CORTE SUPREMA DE JUSTICIA  

SALA DE CASACIÓN PENAL  

Magistrado Ponente:  

                      Dr. SIGIFREDO ESPINOSA PÉREZ   

                                     Aprobado Acta No. 245   

Bogotá,  D.C, cinco de diciembre de dos mil  siete.   

V    I   S   T   O  S   

Se pronuncia la Corte sobre la admisibilidad  formal  de  la  demanda  de  casación  presentada por el defensor del procesado  RODRIGO  ROJAS  CIFUENTES  contra  la  sentencia de segundo grado de fecha 29 de  JUNIO  de  2007, por cuyo medio el Juzgado Quinto Penal del Circuito de Armenia,  confirmó  con  modificaciones  en  la  punibilidad,  el  fallo proferido por el  Juzgado  Primero  Penal Municipal de la misma ciudad, condenando al procesado en  cita como autor del delito de estafa.   

ANTECEDENTES   

De  manera acertada y suficiente, los hechos  objeto  de  juzgamiento  fueron  reseñados  así  en  la  sentencia  de primera  instancia:   

“2.1.1. Sucedió a mediados de 2003. José  Iván  López Córdoba y Alexis Valencia López andaban interesados en trasladar  residencia  a  España.  A sazón apareció Rodrigo Rojas Cifuentes, relacionado  con   actividades  de  turismo  y  agencias  de  viajes,  y  se  presentó  como  intermediario   ante  un  tramitador  de  visas  y  documentos  para  ingreso  y  colocación laboral en dicho país.   

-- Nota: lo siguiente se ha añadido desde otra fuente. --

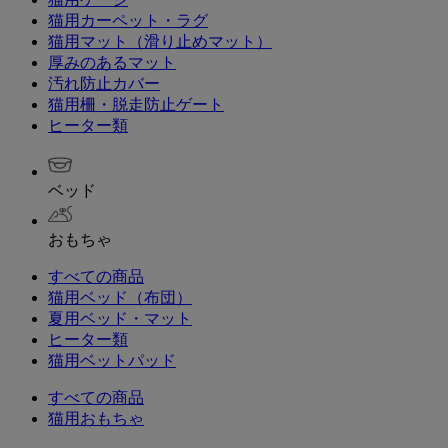
猫用カーペット・ラグ
猫用マット（滑り止めマット）
厚みのあるマット
汚れ防止カバー
猫用柵・脱走防止ゲート
ヒーター類
ベッド
おもちゃ
すべての商品
猫用ベッド（布団）
夏用ベッド・マット
ヒーター類
猫用ベットパッド
すべての商品
猫用おもちゃ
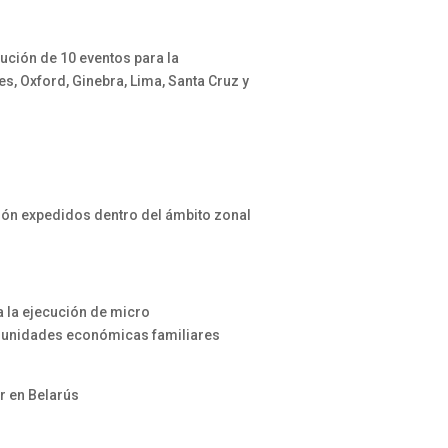
ución de 10 eventos para la
s, Oxford, Ginebra, Lima, Santa Cruz y
ión expedidos dentro del ámbito zonal
 la ejecución de micro
o unidades económicas familiares
r en Belarús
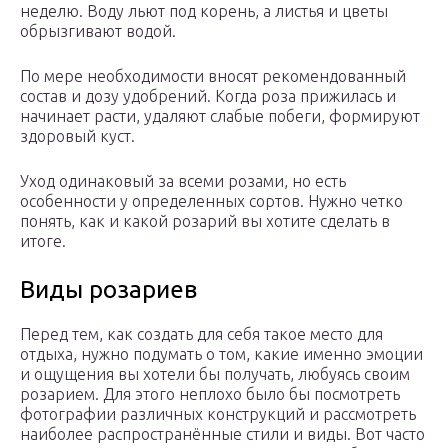
неделю. Воду льют под корень, а листья и цветы
обрызгивают водой.
По мере необходимости вносят рекомендованный
состав и дозу удобрений. Когда роза прижилась и
начинает расти, удаляют слабые побеги, формируют
здоровый куст.
Уход одинаковый за всеми розами, но есть
особенности у определенных сортов. Нужно четко
понять, как и какой розарий вы хотите сделать в
итоге.
Виды розариев
Перед тем, как создать для себя такое место для
отдыха, нужно подумать о том, какие именно эмоции
и ощущения вы хотели бы получать, любуясь своим
розарием. Для этого неплохо было бы посмотреть
фотографии различных конструкций и рассмотреть
наиболее распространённые стили и виды. Вот часто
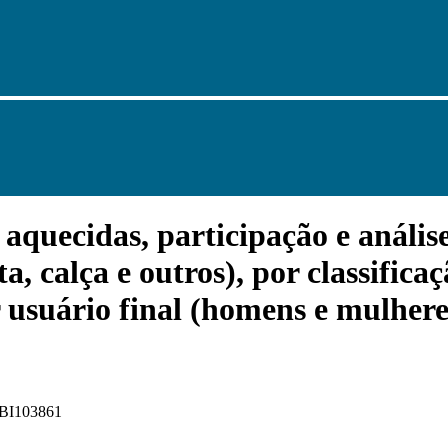
uecidas, participação e análise 
a, calça e outros), por classifica
or usuário final (homens e mulhere
 FBI103861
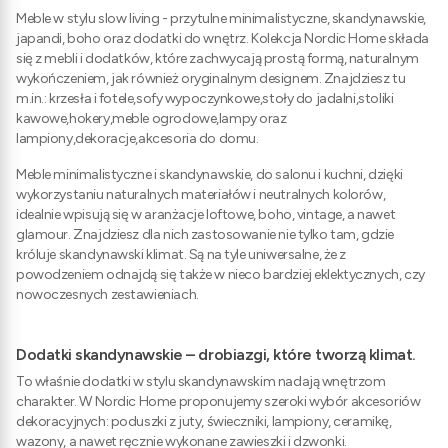
Meble w stylu slow living - przytulne minimalistyczne, skandynawskie,
japandi, boho oraz dodatki do wnętrz. Kolekcja Nordic Home składa
się z mebli i dodatków, które zachwycają prostą formą, naturalnym
wykończeniem, jak również oryginalnym designem. Znajdziesz tu
m.in.: krzesła i fotele,sofy wypoczynkowe,stoły do jadalni,stoliki
kawowe,hokery,meble ogrodowe,lampy oraz
lampiony,dekoracje,akcesoria do domu.
Meble minimalistyczne i skandynawskie, do salonu i kuchni, dzięki
wykorzystaniu naturalnych materiałów i neutralnych kolorów,
idealnie wpisują się w aranżacje loftowe, boho, vintage, a nawet
glamour. Znajdziesz dla nich zastosowanie nie tylko tam, gdzie
króluje skandynawski klimat. Są na tyle uniwersalne, że z
powodzeniem odnajdą się także w nieco bardziej eklektycznych, czy
nowoczesnych zestawieniach.
Dodatki skandynawskie – drobiazgi, które tworzą klimat.
To właśnie dodatki w stylu skandynawskim nadają wnętrzom
charakter. W Nordic Home proponujemy szeroki wybór akcesoriów
dekoracyjnych: poduszki z juty, świeczniki, lampiony, ceramikę,
wazony, a nawet ręcznie wykonane zawieszki i dzwonki.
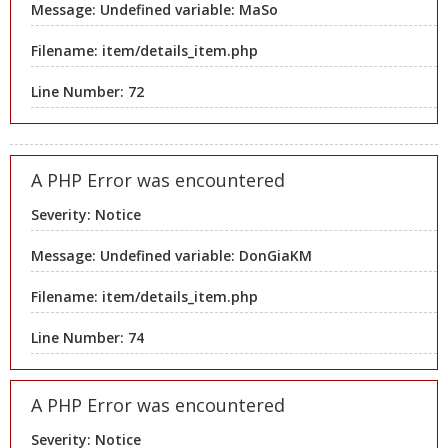
Message: Undefined variable: MaSo
Filename: item/details_item.php
Line Number: 72
A PHP Error was encountered
Severity: Notice
Message: Undefined variable: DonGiaKM
Filename: item/details_item.php
Line Number: 74
A PHP Error was encountered
Severity: Notice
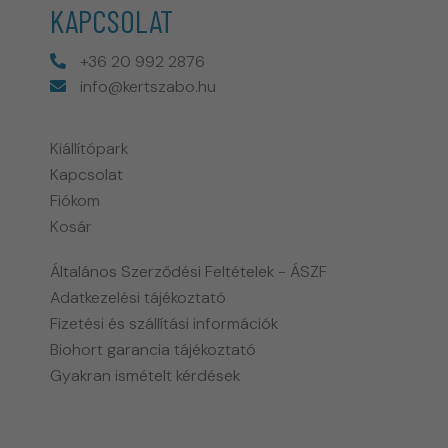
KAPCSOLAT
+36 20 992 2876
info@kertszabo.hu
Kiállítópark
Kapcsolat
Fiókom
Kosár
Általános Szerződési Feltételek - ÁSZF
Adatkezelési tájékoztató
Fizetési és szállítási információk
Biohort garancia tájékoztató
Gyakran ismételt kérdések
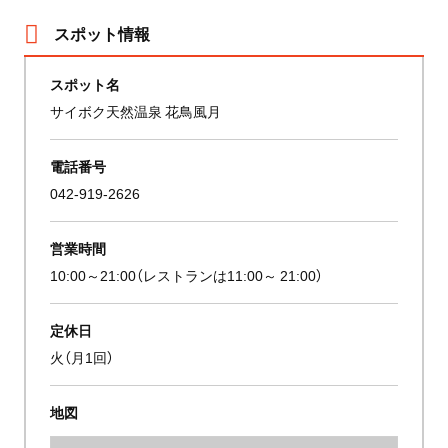
スポット情報
スポット名
サイボク天然温泉 花鳥風月
電話番号
042-919-2626
営業時間
10:00～21:00（レストランは11:00～ 21:00）
定休日
火（月1回）
地図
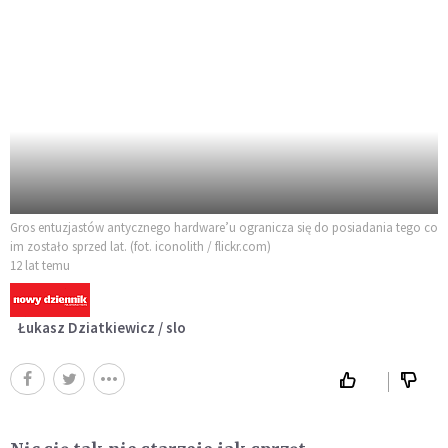
Gros entuzjastów antycznego hardware’u ogranicza się do posiadania tego co
im zostało sprzed lat. (fot. iconolith / flickr.com)
12 lat temu
Łukasz Dziatkiewicz / slo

“Así,   entonces,  Rojas  Cifuentes  se  comprometió  a  contactar  al  oferente  de  los trámites para conseguir visas  españolas  para  José  Iván y Alexis Geovanny. Los clientes, por su parte, se  comprometieron   a   pagar   siete  millones  de  pesos  por  la  visa  de  cada  uno.   

“Para  facilitar  las  gestiones  hicieron  entregas   de   documentos   tales  como  pasaportes,  certificados  judiciales,  etc.   

2.1.2.  A  los  pocos días los contratantes  recibieron  una  tarjeta  titulada  “residencia  y trabajo” y entregaron los  siete  millones  que  cada  uno  había  prometido  pagar.  Rojas  Cifuentes los  instruyó  para  la compra de los pasajes aéreos y les recomendó como rutas de  salida las ciudades de Panamá y Quito, respectivamente.   

“2.1.3. José Iván tomo ruta por Panamá,  donde  fue  retenido  y  compelido  a volver a Colombia. Los policiales de dicho  país  dijeron  que  la  tarjeta  no  era auténtica. Cosa similar le sucedió a  Alexis Geovanny, quien intentó salir por el Ecuador.   

“2.1.4.  Llegados  a  Armenia,  la primera  actividad  de  los  frustrados  viajantes  fue  buscar  a  Rojas  Cifuentes para  reportar la situación y pedir reembolso del dinero pagado.   

“Rojas  Cifuentes  los  atendió  y  les  prometió  la  devolución  de la plata, incluso a José Iván le reembolsó dos  millones  seiscientos  mil  pesos  y  a  Alexis  Geovanny un millón trescientos  mil.   

“El encartado recordó que su intervención  fue  como  intermediario  ante Jairo Herrera Valencia y Amanda Paniagua, quienes  eran los reales oferentes de los trámites …   

“Durante  casi  un  año,  los esquilmados  turistas  corrieron tras Rojas Cifuentes atendiendo reuniones y explicaciones en  una  y  otra  parte.  Finalmente  optaron  por  denunciarlo  como  autor  de las  conductas    punibles    de   falsedad   material   en   documento   privado   y  estafa”.   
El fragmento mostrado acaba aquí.